EXERCISE DESCRIPTION >>
Transcribe each record exactly. Omit the pictures.

■ ■ ■ ■ ■

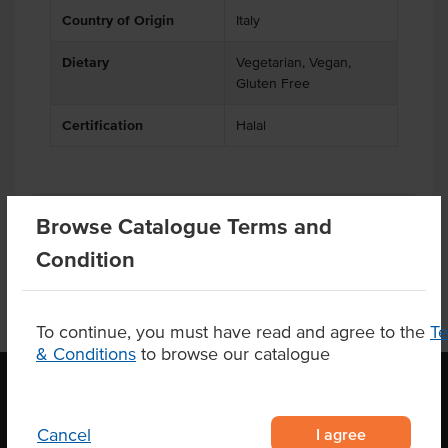
Country of Origin
Italy
Dietary
Vegetarian, Vegan,
Gluten Free
Certification
Halal
Product Downloads
Browse Catalogue Terms and
Condition
To continue, you must have read and agree to the
T
& Conditions
to browse our catalogue
OUR LOCATION
I agree
Cancel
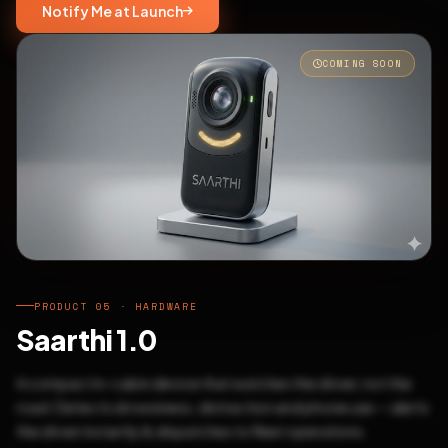
Notify Me at Launch
COMING SOON
PRODUCT 05 · HARDWARE
Saarthi 1.0
A compact in-cabin device that watches the driver, not the
road. Detects drowsiness, distraction and phone use — alerts
the driver instantly & dispatches to fleet operations.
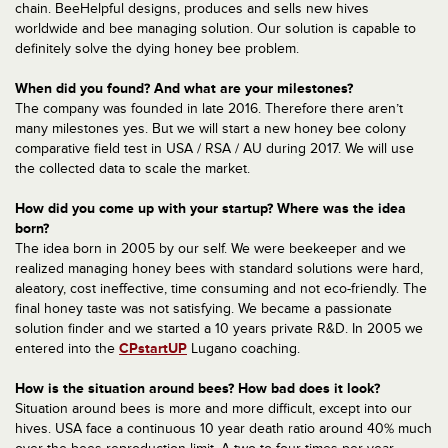
chain. BeeHelpful designs, produces and sells new hives
worldwide and bee managing solution. Our solution is capable to
definitely solve the dying honey bee problem.
When did you found? And what are your milestones?
The company was founded in late 2016. Therefore there aren’t
many milestones yes. But we will start a new honey bee colony
comparative field test in USA / RSA / AU during 2017. We will use
the collected data to scale the market.
How did you come up with your startup? Where was the idea
born?
The idea born in 2005 by our self. We were beekeeper and we
realized managing honey bees with standard solutions were hard,
aleatory, cost ineffective, time consuming and not eco-friendly. The
final honey taste was not satisfying. We became a passionate
solution finder and we started a 10 years private R&D. In 2005 we
entered into the
CPstartUP
Lugano coaching.
How is the situation around bees? How bad does it look?
Situation around bees is more and more difficult, except into our
hives. USA face a continuous 10 year death ratio around 40% much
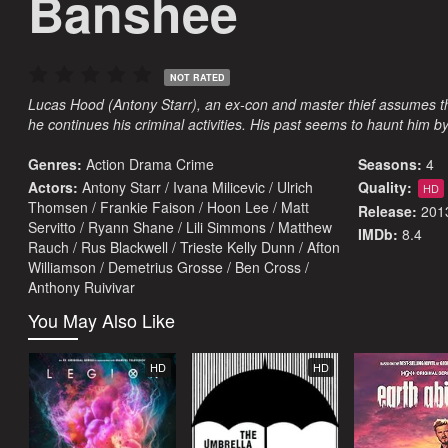
Banshee
NOT RATED
Lucas Hood (Antony Starr), an ex-con and master thief assumes th
he continues his criminal activities. His past seems to haunt him b
Genres:
Action
Drama
Crime
Seasons:
4
Actors:
Antony Starr / Ivana Milicevic / Ulrich
Quality:
HD
Thomsen / Frankie Faison / Hoon Lee / Matt
Release:
201
Servitto / Ryann Shane / Lili Simmons / Matthew
IMDb:
8.4
Rauch / Rus Blackwell / Trieste Kelly Dunn / Afton
Williamson / Demetrius Grosse / Ben Cross /
Anthony Ruivivar
You May Also Like
HD
HD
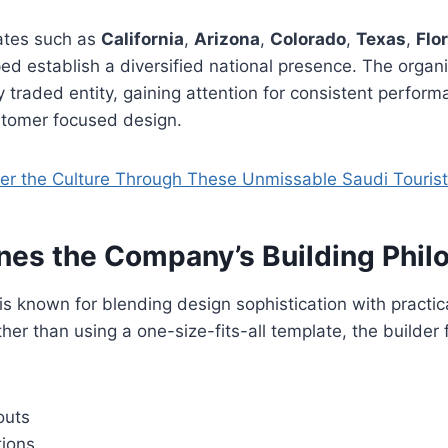
tates such as
California
,
Arizona
,
Colorado
,
Texas
,
Flo
ed establish a diversified national presence. The organi
 traded entity, gaining attention for consistent perform
stomer focused design.
er the Culture Through These Unmissable Saudi Touris
nes the Company’s Building Phil
is known for blending design sophistication with practica
her than using a one-size-fits-all template, the builder
outs
tions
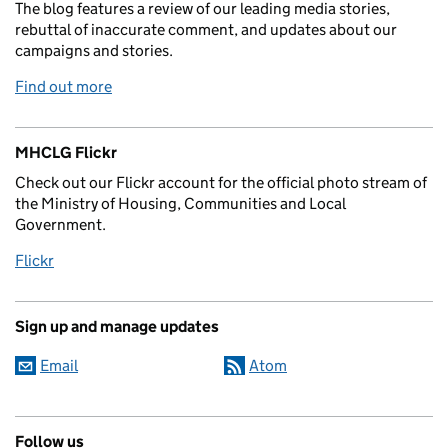
The blog features a review of our leading media stories,
rebuttal of inaccurate comment, and updates about our
campaigns and stories.
Find out more
MHCLG Flickr
Check out our Flickr account for the official photo stream of
the Ministry of Housing, Communities and Local
Government.
Flickr
Sign up and manage updates
Email
Atom
Follow us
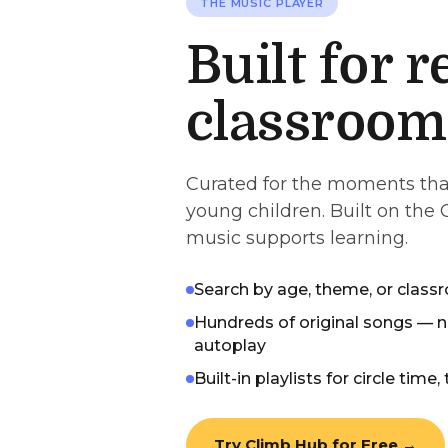
THE MUSIC PLAYER
Built for r
classroom
Curated for the moments tha
young children. Built on the
music supports learning.
Search by age, theme, or cla
Hundreds of original songs — n
autoplay
Built-in playlists for circle time,
Try Climb Hub for Free →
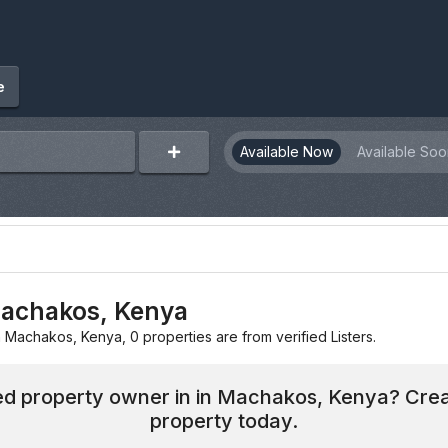
e
Available Now
Available Soo
 Machakos, Kenya
in Machakos, Kenya, 0 properties are from verified Listers.
hed property owner in in Machakos, Kenya? Crea
property today.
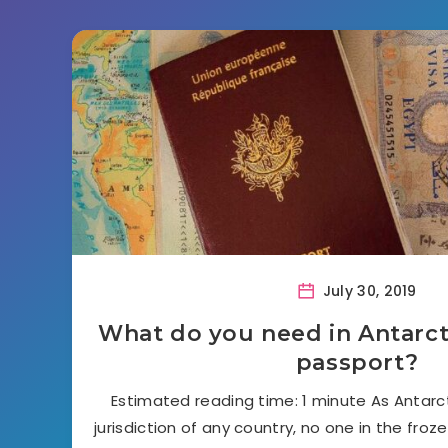
July 30, 2019
What do you need in Antarctic
passport?
Estimated reading time: 1 minute As Antarct
jurisdiction of any country, no one in the froze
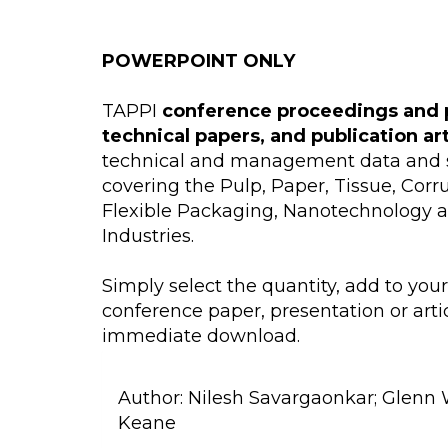
POWERPOINT ONLY
TAPPI
conference proceedings and 
technical papers, and publication ar
technical and management data and s
covering the Pulp, Paper, Tissue, Cor
Flexible Packaging, Nanotechnology 
Industries.
Simply select the quantity, add to you
conference paper, presentation or artic
immediate download.
Author:
Nilesh Savargaonkar; Glenn 
Keane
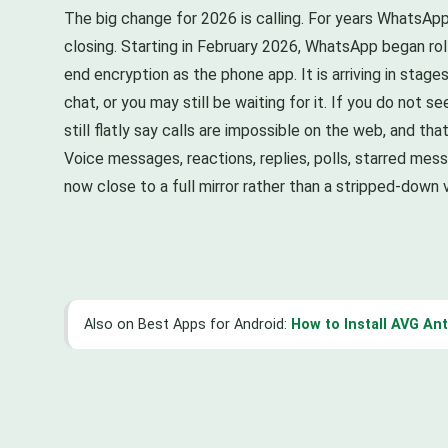
The big change for 2026 is calling. For years WhatsApp
closing. Starting in February 2026, WhatsApp began roll
end encryption as the phone app. It is arriving in stag
chat, or you may still be waiting for it. If you do not 
still flatly say calls are impossible on the web, and that
Voice messages, reactions, replies, polls, starred me
now close to a full mirror rather than a stripped-down v
Also on Best Apps for Android:
How to Install AVG An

■ ■ ■ ■ ■

EXERCISE ANSWER >>
Country of Origin
Italy
Dietary
Vegetarian, Vegan,
Gluten Free
Certification
Halal
Product Downloads
Browse Catalogue Terms and
Condition
To continue, you must have read and agree to the
T
& Conditions
to browse our catalogue
OUR LOCATION
I agree
Cancel
Notify Me at Launch
COMING SOON
PRODUCT 05 · HARDWARE
Saarthi 1.0
A compact in-cabin device that watches the driver, not the
road. Detects drowsiness, distraction and phone use — alerts
the driver instantly & dispatches to fleet operations.
chain. BeeHelpful designs, produces and sells new hives
worldwide and bee managing solution. Our solution is capable to
definitely solve the dying honey bee problem.
When did you found? And what are your milestones?
The company was founded in late 2016. Therefore there aren’t
many milestones yes. But we will start a new honey bee colony
comparative field test in USA / RSA / AU during 2017. We will use
the collected data to scale the market.
How did you come up with your startup? Where was the idea
born?
The idea born in 2005 by our self. We were beekeeper and we
realized managing honey bees with standard solutions were hard,
aleatory, cost ineffective, time consuming and not eco-friendly. The
final honey taste was not satisfying. We became a passionate
solution finder and we started a 10 years private R&D. In 2005 we
entered into the
CPstartUP
Lugano coaching.
How is the situation around bees? How bad does it look?
Situation around bees is more and more difficult, except into our
hives. USA face a continuous 10 year death ratio around 40% much
Banshee
NOT RATED
Lucas Hood (Antony Starr), an ex-con and master thief assumes th
he continues his criminal activities. His past seems to haunt him b
Genres:
Action
Drama
Crime
Seasons:
4
Actors:
Antony Starr / Ivana Milicevic / Ulrich
Quality:
HD
Thomsen / Frankie Faison / Hoon Lee / Matt
Release:
201
Servitto / Ryann Shane / Lili Simmons / Matthew
IMDb:
8.4
Rauch / Rus Blackwell / Trieste Kelly Dunn / Afton
Williamson / Demetrius Grosse / Ben Cross /
Anthony Ruivivar
You May Also Like
HD
HD
tates such as
California
,
Arizona
,
Colorado
,
Texas
,
Flo
ed establish a diversified national presence. The organi
 traded entity, gaining attention for consistent perform
stomer focused design.
er the Culture Through These Unmissable Saudi Touris
nes the Company’s Building Phil
is known for blending design sophistication with practica
her than using a one-size-fits-all template, the builder
outs
tions
The blog features a review of our leading media stories,
rebuttal of inaccurate comment, and updates about our
campaigns and stories.
Find out more
MHCLG Flickr
Check out our Flickr account for the official photo stream of
the Ministry of Housing, Communities and Local
Government.
Flickr
Sign up and manage updates
Email
Atom
Follow us
THE MUSIC PLAYER
Built for r
classroom
Curated for the moments tha
young children. Built on the
music supports learning.
Search by age, theme, or cla
Hundreds of original songs — n
autoplay
Built-in playlists for circle time,
Try Climb Hub for Free →
e
Available Now
Available Soo
 Machakos, Kenya
in Machakos, Kenya, 0 properties are from verified Listers.
hed property owner in in Machakos, Kenya? Crea
property today.
July 30, 2019
What do you need in Antarctic
passport?
Estimated reading time: 1 minute As Antarct
jurisdiction of any country, no one in the froze
POWERPOINT ONLY
TAPPI
conference proceedings and 
technical papers, and publication ar
technical and management data and s
covering the Pulp, Paper, Tissue, Cor
Flexible Packaging, Nanotechnology 
Industries.
Simply select the quantity, add to you
conference paper, presentation or artic
immediate download.
Author:
Nilesh Savargaonkar; Glenn 
Keane
The big change for 2026 is calling. For years WhatsApp
closing. Starting in February 2026, WhatsApp began roll
end encryption as the phone app. It is arriving in stag
chat, or you may still be waiting for it. If you do not 
still flatly say calls are impossible on the web, and that
Voice messages, reactions, replies, polls, starred me
now close to a full mirror rather than a stripped-down v
Also on Best Apps for Android:
How to Install AVG An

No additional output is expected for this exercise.